The Court of Appeal clarified that the “common law” referred to in section 3(1) of the Civil Law Act is the common law of England. Any development in Malaysian common law after the dates specified in the Civil Law Act is entirely in the hands of the Malaysian courts (Chung Khiaw Bank Ltd v Hotel Rasa Sayang Sdn Bhd  1 MLJ 356).
In the opinion of their Lordships, “the mere existence of the Competition Act, Contracts Act and the Merchant Shipping Ordinance is not key to determining whether the common law doctrine of prime necessity applies to Malaysia.

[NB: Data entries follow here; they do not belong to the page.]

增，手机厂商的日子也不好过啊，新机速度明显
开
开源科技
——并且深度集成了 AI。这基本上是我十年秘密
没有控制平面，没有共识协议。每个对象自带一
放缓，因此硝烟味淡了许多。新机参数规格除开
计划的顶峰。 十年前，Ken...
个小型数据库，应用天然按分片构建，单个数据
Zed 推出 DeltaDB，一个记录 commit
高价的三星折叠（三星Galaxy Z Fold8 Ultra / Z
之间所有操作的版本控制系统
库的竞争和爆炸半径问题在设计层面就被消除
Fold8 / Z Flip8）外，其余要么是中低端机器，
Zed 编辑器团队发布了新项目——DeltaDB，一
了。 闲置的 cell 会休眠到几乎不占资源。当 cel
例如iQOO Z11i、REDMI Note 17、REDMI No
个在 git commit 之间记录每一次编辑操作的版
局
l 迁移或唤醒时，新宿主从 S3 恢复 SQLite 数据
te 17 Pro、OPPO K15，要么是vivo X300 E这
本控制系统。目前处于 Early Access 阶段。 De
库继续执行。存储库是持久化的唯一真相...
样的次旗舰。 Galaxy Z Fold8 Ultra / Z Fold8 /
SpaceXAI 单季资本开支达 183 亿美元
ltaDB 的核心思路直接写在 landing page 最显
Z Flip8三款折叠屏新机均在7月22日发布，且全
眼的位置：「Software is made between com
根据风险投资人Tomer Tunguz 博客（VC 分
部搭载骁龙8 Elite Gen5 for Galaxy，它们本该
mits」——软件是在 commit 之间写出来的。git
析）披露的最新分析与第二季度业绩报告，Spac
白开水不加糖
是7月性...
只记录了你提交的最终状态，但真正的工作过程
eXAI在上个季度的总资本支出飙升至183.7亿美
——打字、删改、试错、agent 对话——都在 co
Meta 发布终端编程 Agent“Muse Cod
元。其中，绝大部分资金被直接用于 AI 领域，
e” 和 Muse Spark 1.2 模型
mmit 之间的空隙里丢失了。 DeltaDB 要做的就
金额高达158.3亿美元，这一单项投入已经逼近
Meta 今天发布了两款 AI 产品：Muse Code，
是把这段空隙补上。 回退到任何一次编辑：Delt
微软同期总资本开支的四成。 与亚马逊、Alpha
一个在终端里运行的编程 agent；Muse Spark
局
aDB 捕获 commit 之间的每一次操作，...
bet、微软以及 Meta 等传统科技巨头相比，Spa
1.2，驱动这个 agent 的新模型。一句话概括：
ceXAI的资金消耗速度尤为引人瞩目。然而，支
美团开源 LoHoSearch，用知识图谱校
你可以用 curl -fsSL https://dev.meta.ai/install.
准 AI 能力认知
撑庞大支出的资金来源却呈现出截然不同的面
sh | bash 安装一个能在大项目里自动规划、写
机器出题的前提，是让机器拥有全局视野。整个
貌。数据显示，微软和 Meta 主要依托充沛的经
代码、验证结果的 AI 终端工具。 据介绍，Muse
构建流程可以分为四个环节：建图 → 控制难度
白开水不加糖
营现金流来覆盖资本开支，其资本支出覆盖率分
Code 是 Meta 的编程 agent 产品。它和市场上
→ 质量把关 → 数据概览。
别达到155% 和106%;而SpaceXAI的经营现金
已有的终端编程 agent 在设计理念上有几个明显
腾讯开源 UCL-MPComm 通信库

The key to determining the issue is whether the three statutes encapsulate the common law doctrine of prime necessity.”
As none of the three statutes cited by the Defendant contained provisions that regulate the monopoly of essential services, these statutes are not “other provision ... made under any written law in Malaysia” within the meaning of section 3(1) of the Civil Law Act which have the effect of excluding the application of the common law doctrine of prime necessity.

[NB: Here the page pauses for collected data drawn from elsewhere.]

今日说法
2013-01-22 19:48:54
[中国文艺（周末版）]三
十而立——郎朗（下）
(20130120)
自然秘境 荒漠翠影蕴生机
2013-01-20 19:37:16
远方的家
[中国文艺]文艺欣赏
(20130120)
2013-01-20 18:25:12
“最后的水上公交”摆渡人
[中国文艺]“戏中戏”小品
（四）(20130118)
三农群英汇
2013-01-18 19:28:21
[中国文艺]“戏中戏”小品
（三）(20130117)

The Court of Appeal took the view that the object of the Competition Act is to protect the interests of consumers by prohibiting anti-competitive conduct among competitors and not to regulate monopolies of essential products and services. Thus, the Competition Act has nothing to do with the doctrine of prime necessity, which is concerned with the obligation imposed on monopoly suppliers of essential products and services to supply their products and services in consideration for fair and reasonable payments.
Based on the facts and circumstances of the case, the Court of Appeal agreed with the High Court that the doctrine of prime necessity could and did apply. The Court of Appeal also found that the increased fares imposed by the Defendant were excessive and unreasonable in the circumstances.

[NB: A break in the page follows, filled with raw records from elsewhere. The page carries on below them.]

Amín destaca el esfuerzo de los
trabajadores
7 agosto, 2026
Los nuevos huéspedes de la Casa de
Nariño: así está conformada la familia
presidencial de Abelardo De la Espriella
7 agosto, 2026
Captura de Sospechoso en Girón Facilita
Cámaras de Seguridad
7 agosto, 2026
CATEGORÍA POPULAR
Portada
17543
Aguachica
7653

Although this was not the first time the doctrine has been argued and considered in Malaysia, it marks the very first positive application and acceptance of the doctrine as part of Malaysian common law. The only other reported decision that has considered the doctrine is Tsen Heng That v Sabah Fish Marketing Sdn Bhd & Ors  1 LNS 585, which incidentally was also presided over by Stephen Chung J.
In Tsen Heng That, one of the issues raised during an application for an interim injunction was whether the fisheries complex owned by the 1st Defendant was a business invested with the “monopoly of a public privilege”. The High Court declined to consider the issue as there was insufficient evidence at that interlocutory stage of proceedings to determine the issue and took the view that it was a matter to be decided at trial. Unfortunately, there is no further reported decision on the outcome of the trial and whether a case for the doctrine was made out or not.
It must be noted that in coming to its decision, the Court of Appeal in Labuan Ferry was careful to clarify that there is no statute that they were aware of that deals with the cause of action of the nature brought by the Plaintiffs. Hence, a party who seeks to invoke the doctrine of prime necessity must canvass all available legislation before pursuing an action on this ground lest the cause of action be stymied by an applicable statutory provision.